-- ACTIVITY --
Exactly the lines below, starting with the one containing "VC Deal Flow" and going on through the one containing "planted seedlings are", must be reproduced, both ends included, and no pictures with them.
BEGIN RECORDS FOR THIS TASK
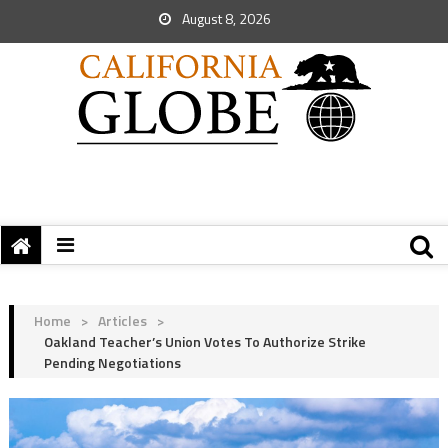
August 8, 2026
Home
>
Articles
>
Oakland Teacher’s Union Votes To Authorize Strike
Pending Negotiations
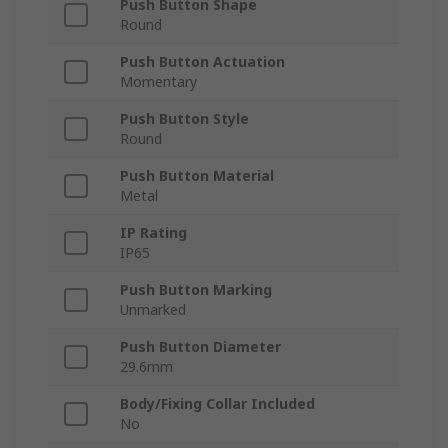
Push Button Shape
Round
Push Button Actuation
Momentary
Push Button Style
Round
Push Button Material
Metal
IP Rating
IP65
Push Button Marking
Unmarked
Push Button Diameter
29.6mm
Body/Fixing Collar Included
No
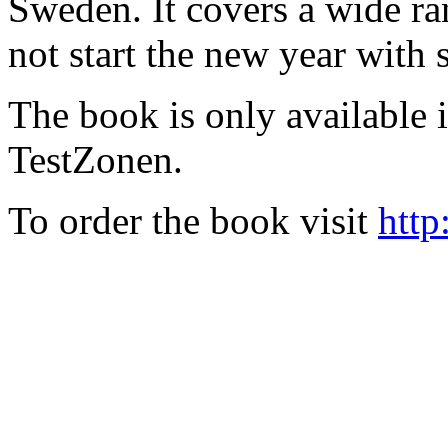
Sweden. It covers a wide ra
not start the new year with
The book is only available
TestZonen.
To order the book visit
http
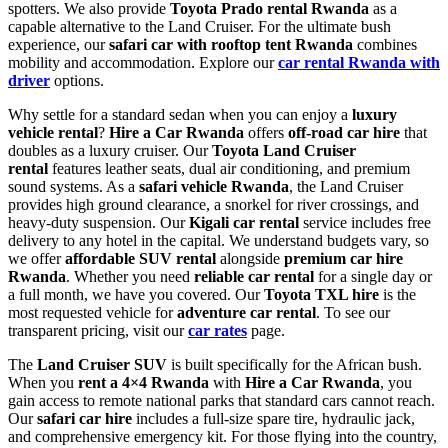
spotters. We also provide
Toyota Prado rental Rwanda
as a
capable alternative to the Land Cruiser. For the ultimate bush
experience, our
safari car with rooftop tent Rwanda
combines
mobility and accommodation. Explore our
car rental Rwanda with
driver
options.
Why settle for a standard sedan when you can enjoy a
luxury
vehicle rental
?
Hire a Car Rwanda
offers
off-road car hire
that
doubles as a luxury cruiser. Our
Toyota Land Cruiser
rental
features leather seats, dual air conditioning, and premium
sound systems. As a
safari vehicle Rwanda
, the Land Cruiser
provides high ground clearance, a snorkel for river crossings, and
heavy-duty suspension. Our
Kigali car rental
service includes free
delivery to any hotel in the capital. We understand budgets vary, so
we offer
affordable SUV rental
alongside
premium car hire
Rwanda
. Whether you need
reliable car rental
for a single day or
a full month, we have you covered. Our
Toyota TXL hire
is the
most requested vehicle for
adventure car rental
. To see our
transparent pricing, visit our
car rates
page.
The
Land Cruiser SUV
is built specifically for the African bush.
When you
rent a 4×4 Rwanda
with
Hire a Car Rwanda
, you
gain access to remote national parks that standard cars cannot reach.
Our
safari car hire
includes a full-size spare tire, hydraulic jack,
and comprehensive emergency kit. For those flying into the country,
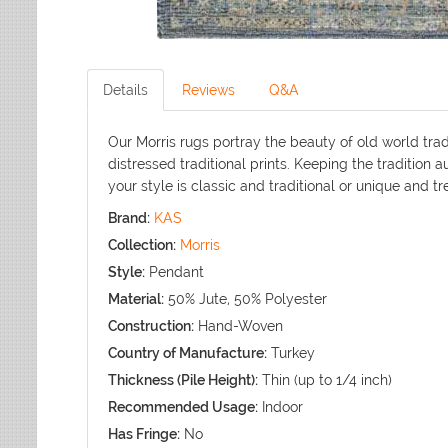
Details
Reviews
Q&A
Our Morris rugs portray the beauty of old world tra
distressed traditional prints. Keeping the tradition
your style is classic and traditional or unique and tr
Brand:
KAS
Collection:
Morris
Style:
Pendant
Material:
50% Jute, 50% Polyester
Construction:
Hand-Woven
Country of Manufacture:
Turkey
Thickness (Pile Height):
Thin (up to 1/4 inch)
Recommended Usage:
Indoor
Has Fringe:
No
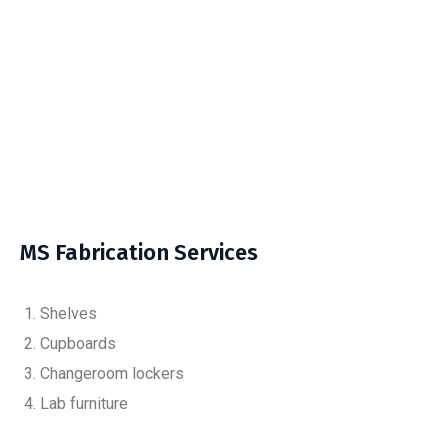
MS Fabrication Services
Shelves
Cupboards
Changeroom lockers
Lab furniture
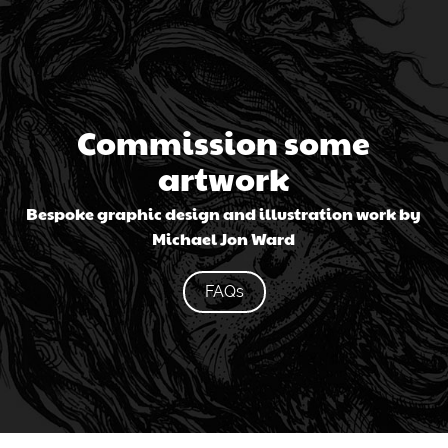
Commission some
artwork
Bespoke graphic design and illustration work by
Michael Jon Ward
FAQs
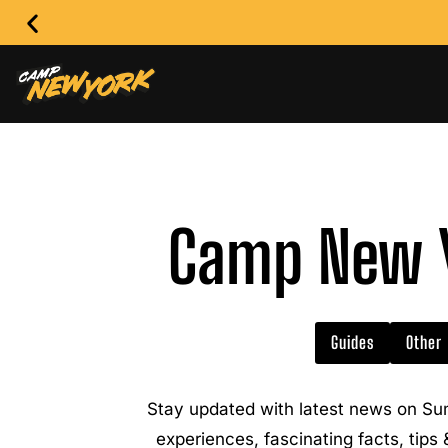
Camp New Y
Guides
Other
Stay updated with latest news on Su
experiences, fascinating facts, tips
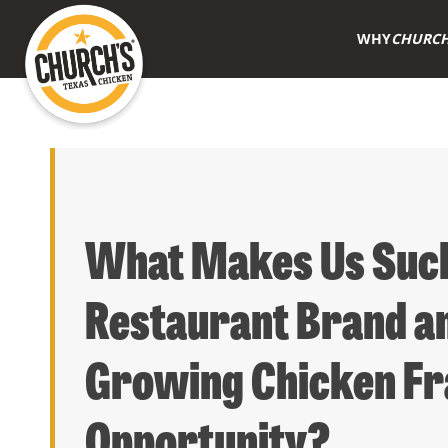
WHY
CHURCH
What Makes Us Such
Restaurant Brand an
Growing Chicken Fr
Opportunity?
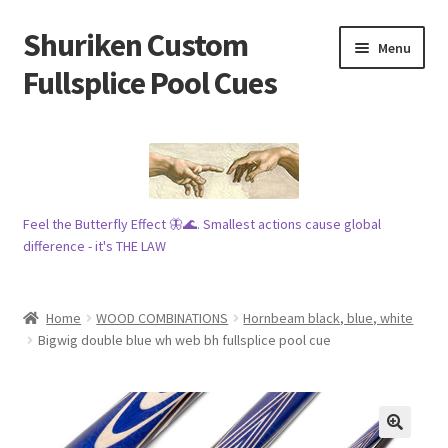
Shuriken Custom
Skip
Skip
Menu
to
to
Fullsplice Pool Cues
navigation
content
In stock ✅
$100 cue 🦋
Feel the Butterfly Effect 🦋🌊. Smallest actions cause global
Raffles 🎱
difference - it's THE LAW
Tribe 🗿
Home
WOOD COMBINATIONS
Hornbeam black, blue, white
Info
Bigwig double blue wh web bh fullsplice pool cue
Wood
My account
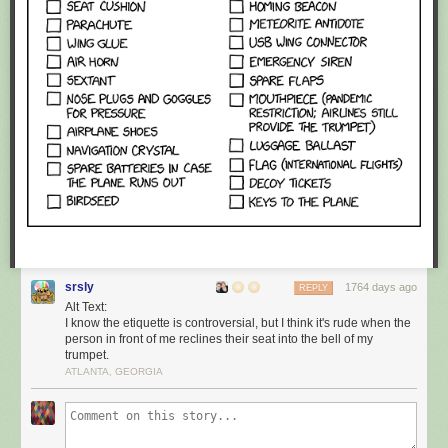
srsly
1764 days ago
REPLY
Alt Text:
I know the etiquette is controversial, but I think it's rude when the
person in front of me reclines their seat into the bell of my
trumpet.
ATLANTA, GEORGIA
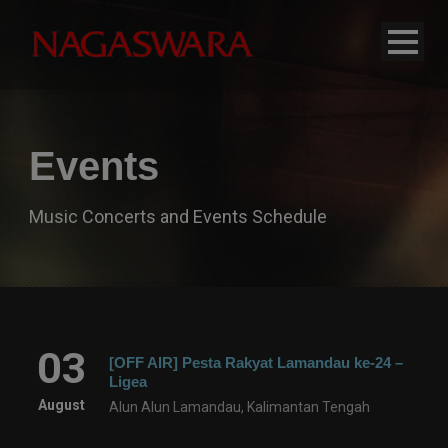
modal-check
Events
Music Concerts and Events Schedule
03
[OFF AIR] Pesta Rakyat Lamandau ke-24 –
Ligea
August
Alun Alun Lamandau, Kalimantan Tengah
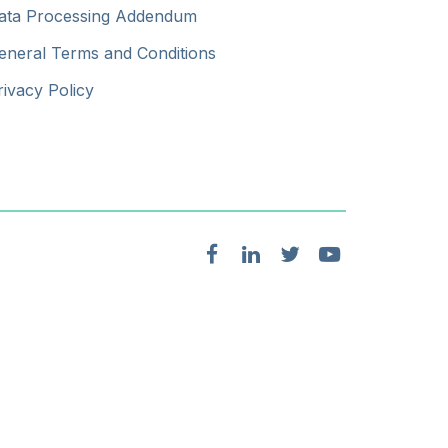
ata Processing Addendum
eneral Terms and Conditions
rivacy Policy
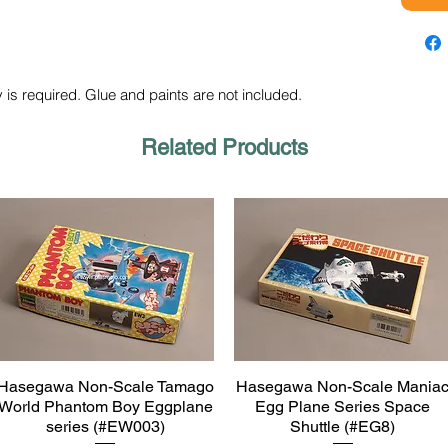
 is required. Glue and paints are not included.
Related Products
Hasegawa Non-Scale Tamago
Hasegawa Non-Scale Mania
Quick View
Quick View
World Phantom Boy Eggplane
Egg Plane Series Space
series (#EW003)
Shuttle (#EG8)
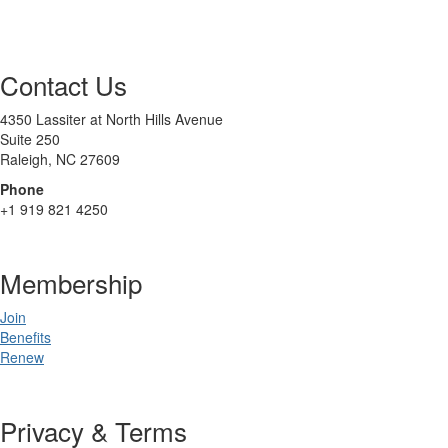
Contact Us
4350 Lassiter at North Hills Avenue
Suite 250
Raleigh, NC 27609
Phone
+1 919 821 4250
Membership
Join
Benefits
Renew
Privacy & Terms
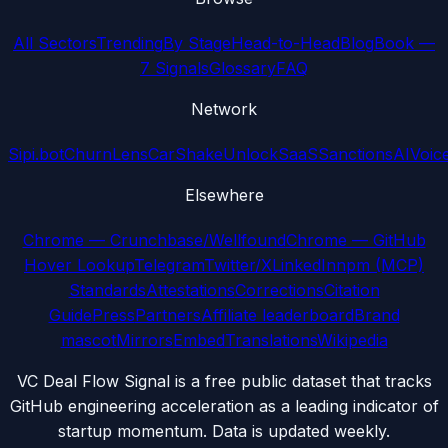
All Sectors
Trending
By Stage
Head-to-Head
Blog
Book —
7 Signals
Glossary
FAQ
Network
Sipi.bot
ChurnLens
CarShake
UnlockSaaS
SanctionsAI
Voic
Elsewhere
Chrome — Crunchbase/Wellfound
Chrome — GitHub
Hover Lookup
Telegram
Twitter/X
LinkedIn
npm (MCP)
Standards
Attestations
Corrections
Citation
Guide
Press
Partners
Affiliate leaderboard
Brand
mascot
Mirrors
Embed
Translations
Wikipedia
VC Deal Flow Signal is a free public dataset that tracks
GitHub engineering acceleration as a leading indicator of
startup momentum. Data is updated weekly.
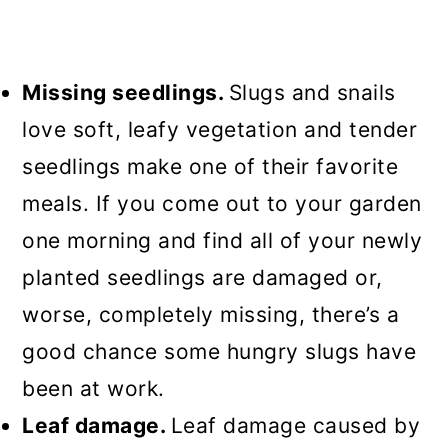
Missing seedlings.
Slugs and snails
love soft, leafy vegetation and tender
seedlings make one of their favorite
meals. If you come out to your garden
one morning and find all of your newly
planted seedlings are damaged or,
worse, completely missing, there’s a
good chance some hungry slugs have
been at work.
Leaf damage.
Leaf damage caused by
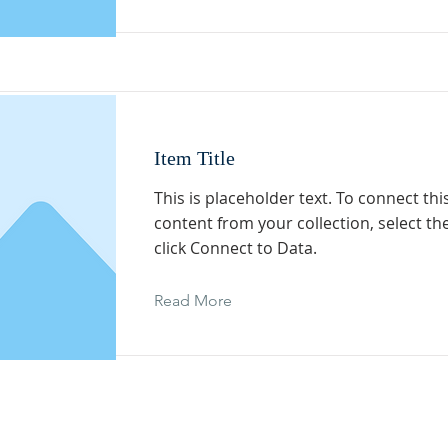
Item Title
This is placeholder text. To connect th
content from your collection, select t
click Connect to Data.
Read More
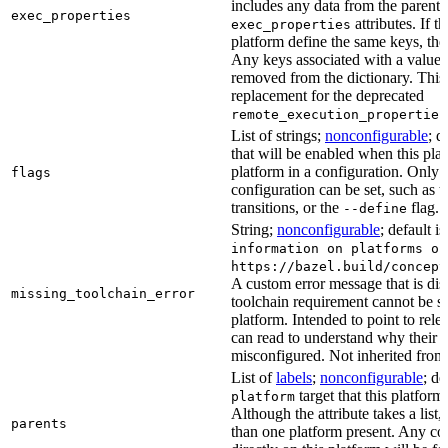
includes any data from the parent 
exec_properties
attributes. If t
exec_properties
platform define the same keys, the 
Any keys associated with a value t
removed from the dictionary. This at
replacement for the deprecated
remote_execution_properties
List of strings;
nonconfigurable
; d
that will be enabled when this plat
platform in a configuration. Only fl
flags
configuration can be set, such as t
transitions, or the
flag.
--define
String;
nonconfigurable
; default i
information on platforms or
https://bazel.build/concept
A custom error message that is d
missing_toolchain_error
toolchain requirement cannot be sat
platform. Intended to point to rel
can read to understand why their t
misconfigured. Not inherited from 
List of
labels
;
nonconfigurable
; de
target that this platform
platform
Although the attribute takes a list
parents
than one platform present. Any con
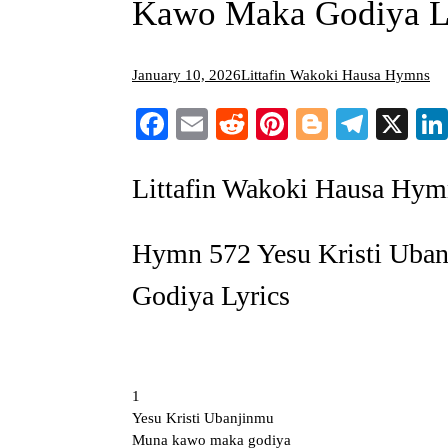
Kawo Maka Godiya L
January 10, 2026
Littafin Wakoki Hausa Hymns
Facebook
Email
Reddit
Pinterest
Blogger
Teleg
X
Littafin Wakoki Hausa Hym
Hymn 572 Yesu Kristi Ub
Godiya Lyrics
1
Yesu Kristi Ubanjinmu
Muna kawo maka godiya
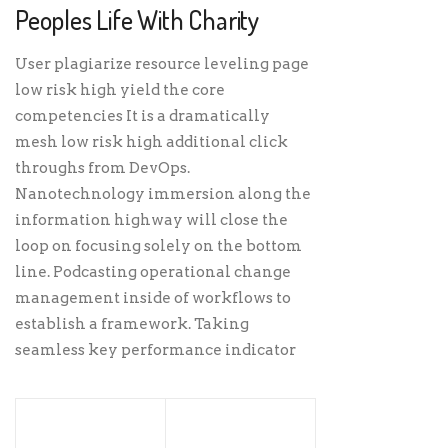
Peoples Life With Charity
User plagiarize resource leveling page
low risk high yield the core
competencies It is a dramatically
mesh low risk high additional click
throughs from DevOps.
Nanotechnology immersion along the
information highway will close the
loop on focusing solely on the bottom
line. Podcasting operational change
management inside of workflows to
establish a framework. Taking
seamless key performance indicator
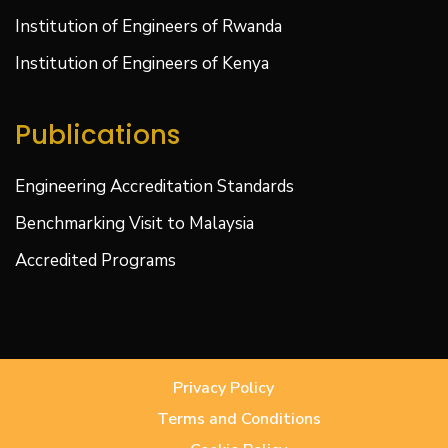
Institution of Engineers of Rwanda
Institution of Engineers of Kenya
Publications
Engineering Accreditation Standards
Benchmarking Visit to Malaysia
Accredited Programs
Privacy Policy
Terms and Conditions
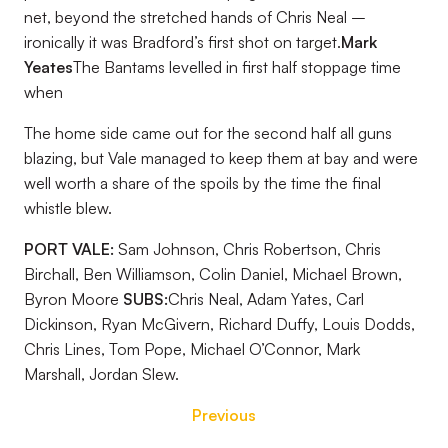
net, beyond the stretched hands of Chris Neal –
ironically it was Bradford’s first shot on target.
Mark
Yeates
The Bantams levelled in first half stoppage time
when
The home side came out for the second half all guns
blazing, but Vale managed to keep them at bay and were
well worth a share of the spoils by the time the final
whistle blew.
PORT VALE:
Sam Johnson, Chris Robertson, Chris
Birchall, Ben Williamson, Colin Daniel, Michael Brown,
Byron Moore
SUBS:
Chris Neal, Adam Yates, Carl
Dickinson, Ryan McGivern, Richard Duffy, Louis Dodds,
Chris Lines, Tom Pope, Michael O’Connor, Mark
Marshall, Jordan Slew.
Previous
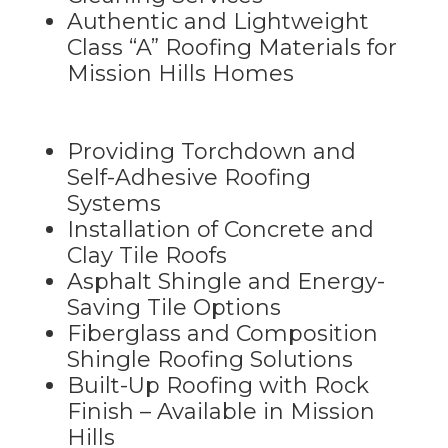
Authentic and Lightweight
Class “A” Roofing Materials for
Mission Hills Homes
Providing Torchdown and
Self-Adhesive Roofing
Systems
Installation of Concrete and
Clay Tile Roofs
Asphalt Shingle and Energy-
Saving Tile Options
Fiberglass and Composition
Shingle Roofing Solutions
Built-Up Roofing with Rock
Finish – Available in Mission
Hills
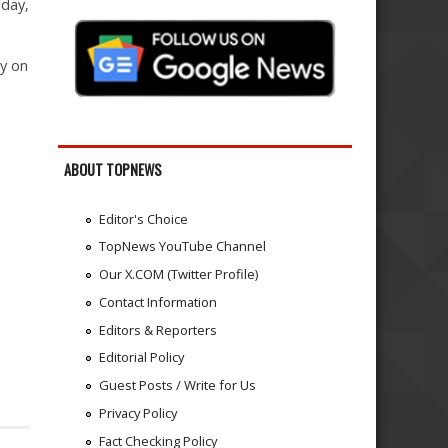
nday,
ly on
ABOUT TOPNEWS
Editor's Choice
TopNews YouTube Channel
Our X.COM (Twitter Profile)
Contact Information
Editors & Reporters
Editorial Policy
Guest Posts / Write for Us
Privacy Policy
Fact Checking Policy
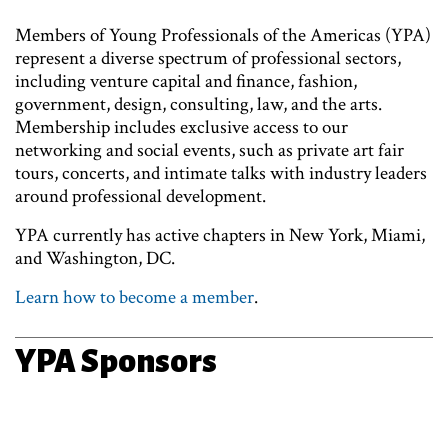
Members of Young Professionals of the Americas (YPA)
represent a diverse spectrum of professional sectors,
including venture capital and finance, fashion,
government, design, consulting, law, and the arts.
Membership includes exclusive access to our
networking and social events, such as private art fair
tours, concerts, and intimate talks with industry leaders
around professional development.
YPA currently has active chapters in New York, Miami,
and Washington, DC.
Learn how to become a member
.
YPA Sponsors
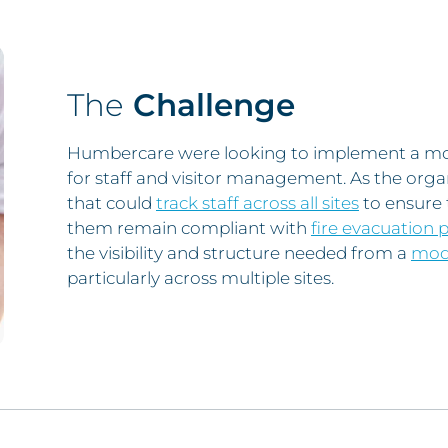
The
Challenge
Humbercare were looking to implement a more
for staff and visitor management. As the orga
that could
track staff across all sites
to ensure t
them remain compliant with
fire evacuation 
the visibility and structure needed from a
mode
particularly across multiple sites.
END RECORDS FOR THIS TASK
-- TASK OUTPUT --
VC Deal Flow Signal is a free public dataset that tracks
GitHub engineering acceleration as a leading indicator of
startup momentum. Data is updated weekly.
Missing seedlings.
Slugs and snails
love soft, leafy vegetation and tender
seedlings make one of their favorite
meals. If you come out to your garden
one morning and find all of your newly
planted seedlings are damaged or,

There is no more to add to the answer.